空が漸く白み始めた頃合いの早朝の空気は、とても静かで澄んでいるように感じられる。夜が明けきる前に目覚めてしまうのは農業を生業にしてきたものの性か、それともただ単に自分が年寄り染みているだけなのか。歳をとる毎に時間の経過が段々と早くなっている心地がするのは全くの錯覚なのだろうか。暇な時の手慰みに手入れをしてきた芙蓉が大輪の花を咲かせている今、件の一夜から早三月が経とうとしていた。

「楽しい時間とは往々にして短く感じられるものだよ、黄佳殿。時の流れが早く感じるというのなら、それは貴方が充実した日々を送っている証拠だ」

 手元の芙蓉の花のように、甘く柔らかな微笑を浮かべてそう語って下さったのは曹操様が厚い信を置いているという美貌の軍師殿だった。どうせ誰も聞いていないからと、ついつい自分の畑を弄っている時の癖でこの芙蓉の花にここ最近の李典様との出来事を話し掛けていた時のことである。話の内容が内容だけに正直死にたくなった。
 常々他人から“頭が足りない”だの“もっと物事を深く考えろ”だのと苦言を呈される自分ではあるが、人並みの羞恥は持ち合わせているのだ。閨の出来事など他人に聞かせるものじゃない。
 ……洗いざらい吐かされた人間が言えた台詞ではないが。
 思い出すだけで気落ちする優しい尋問の記憶を頭から追い出そうと頭を振って、青々と繁る葉の中で色の変わってしまっているものを枝から毟る。他の葉より脆いそれを細かく千切って落とせば、その内の一片が風に浚われはらはらと空を踊った。
 それをぼんやりと目で追っていれば――――よくよく見知った姿が、視界に入り込む。

「……おはようございます、李典様」
「おはよう、黄佳。こんな朝早くから庭の手入れか?」
「手入れ……と申しますか、ここ数日で蕾が膨らんできていましたので、今日辺り咲くのではないかと思って見に来たんです」
「へぇ……この木、芙蓉だったんだな」
「はい。他の蕾も、おそらくもう数日で開くと思いますよ」

 朝の挨拶もそこそこに、開いたばかりの花を指し示せば、未だやや寝惚け眼の李典様の表情が僅かに綻んだのがわかった。「綺麗だな」。最早聞き慣れた筈の言葉にどきりとしたのは、人のいない早朝の空気がそうさせたのだと思うことにした。

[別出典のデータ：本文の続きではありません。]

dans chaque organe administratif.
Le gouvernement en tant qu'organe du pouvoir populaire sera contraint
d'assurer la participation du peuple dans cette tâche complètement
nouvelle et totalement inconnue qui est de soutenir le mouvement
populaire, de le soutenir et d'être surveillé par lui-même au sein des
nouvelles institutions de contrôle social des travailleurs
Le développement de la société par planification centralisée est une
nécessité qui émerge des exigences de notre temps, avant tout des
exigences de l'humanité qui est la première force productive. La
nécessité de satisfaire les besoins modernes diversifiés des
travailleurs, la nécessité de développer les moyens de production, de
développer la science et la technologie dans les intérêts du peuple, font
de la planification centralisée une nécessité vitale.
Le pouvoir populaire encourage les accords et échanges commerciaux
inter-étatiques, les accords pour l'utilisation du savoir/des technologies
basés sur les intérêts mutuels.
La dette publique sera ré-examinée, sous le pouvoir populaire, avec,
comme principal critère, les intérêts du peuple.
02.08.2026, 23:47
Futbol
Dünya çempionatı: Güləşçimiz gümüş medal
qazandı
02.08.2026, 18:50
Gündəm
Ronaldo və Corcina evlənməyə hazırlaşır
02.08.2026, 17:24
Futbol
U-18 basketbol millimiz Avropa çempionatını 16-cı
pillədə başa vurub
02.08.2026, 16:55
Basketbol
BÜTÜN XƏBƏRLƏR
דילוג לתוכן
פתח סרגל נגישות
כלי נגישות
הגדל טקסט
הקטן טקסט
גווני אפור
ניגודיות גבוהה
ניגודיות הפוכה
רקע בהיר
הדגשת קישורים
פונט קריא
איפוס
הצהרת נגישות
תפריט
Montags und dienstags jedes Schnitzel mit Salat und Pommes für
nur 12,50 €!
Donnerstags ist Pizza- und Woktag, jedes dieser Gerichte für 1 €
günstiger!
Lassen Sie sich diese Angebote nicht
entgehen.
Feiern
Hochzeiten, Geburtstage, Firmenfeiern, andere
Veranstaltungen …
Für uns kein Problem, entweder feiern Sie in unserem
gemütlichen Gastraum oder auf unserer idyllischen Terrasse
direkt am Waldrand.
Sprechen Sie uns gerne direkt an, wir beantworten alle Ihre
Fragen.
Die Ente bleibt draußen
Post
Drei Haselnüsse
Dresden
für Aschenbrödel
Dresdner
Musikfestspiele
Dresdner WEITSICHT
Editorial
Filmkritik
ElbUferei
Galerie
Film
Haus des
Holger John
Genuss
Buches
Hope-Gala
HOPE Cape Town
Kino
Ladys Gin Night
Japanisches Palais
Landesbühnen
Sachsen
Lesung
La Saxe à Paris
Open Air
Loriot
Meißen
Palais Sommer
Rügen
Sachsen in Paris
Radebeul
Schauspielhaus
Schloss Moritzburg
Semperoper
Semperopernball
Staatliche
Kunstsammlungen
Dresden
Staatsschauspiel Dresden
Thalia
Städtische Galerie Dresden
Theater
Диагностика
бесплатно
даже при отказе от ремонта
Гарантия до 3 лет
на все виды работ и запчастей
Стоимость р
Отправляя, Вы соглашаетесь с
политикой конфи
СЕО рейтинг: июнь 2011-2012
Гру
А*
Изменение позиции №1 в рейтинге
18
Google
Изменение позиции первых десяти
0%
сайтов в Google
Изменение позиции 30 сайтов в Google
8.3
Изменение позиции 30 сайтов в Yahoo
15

「……つーかよ、お前起きるの早くねぇか?まだ朝飯作る奴等位しか起き出してねぇぞ」
「いや、その言葉そっくりお返ししますよ」
「俺は……まぁ、色々理由があんだよ」
「寝癖とか寝癖とか寝癖とかですか?」
「殴るぞ。……その通りだけどよ」

 つーか、お前は知ってんだろ。どこかばつが悪そうに視線を反らしてそう宣った李典様に、はい、と短く返事をする。欠伸をなさった李典様の口を覆った指の隙間から、僅かに赤い舌が覗いた。
 あの夜の一件からというもの、気に入られたらしい私は李典様と度々そういうことをするようになり、その中で一度だけ、先にお休みになられた李典様を置いて自室に戻ったことがあった。その翌日、何故か盛大に拗ねられた李典様にねちねちと言葉責めにあって以来、そういうことをする日は必然的に朝まで共にするようになったのだ。
 だから知っている。李典様は非常に朝が早い。朝には決まって鳥の巣になっている髪を整えるのにひどく時間がかかるためだ。
 確かに寝起きの李典様の頭はひどかった。それはもう、下手な手伝いなど申し出る気も起きない程の酷さだった。雨季には湿気のせいでさらにひどくなって大変なんだ、と愚痴混じりに聞かされたのを覚えている。
 今目の前におられるのは、その鳥の巣を既に整えたいつも通りの李典様だ。ふわふわと弧を描く頭髪は生まれてすぐの子犬の毛並みを彷彿とさせて、思わず指を入れて掻き回したくなってしまう。やったら殴られるどころでは済まないのでやらないが。経験済みだ。
 再び欠伸をした李典様につられてか、込み上げてきた欠伸を堪えずに溢す――と、口元を覆った手に慣れ親しんだ視線が這うのを感じた。

 確かめるまでもない。
 李典様の、視線だ。

「……流石に朝っぱらからとかは勘弁してください」

 掌をヒラヒラと泳がせてやんわりと拒否を示せば、視線は無意識のものだったのか、顔を朱に染めた李典様は慌てて目線を反らし、頭を掻き乱しながら小さく謝罪を溢された。

 ……これは、整え直しかもしれない。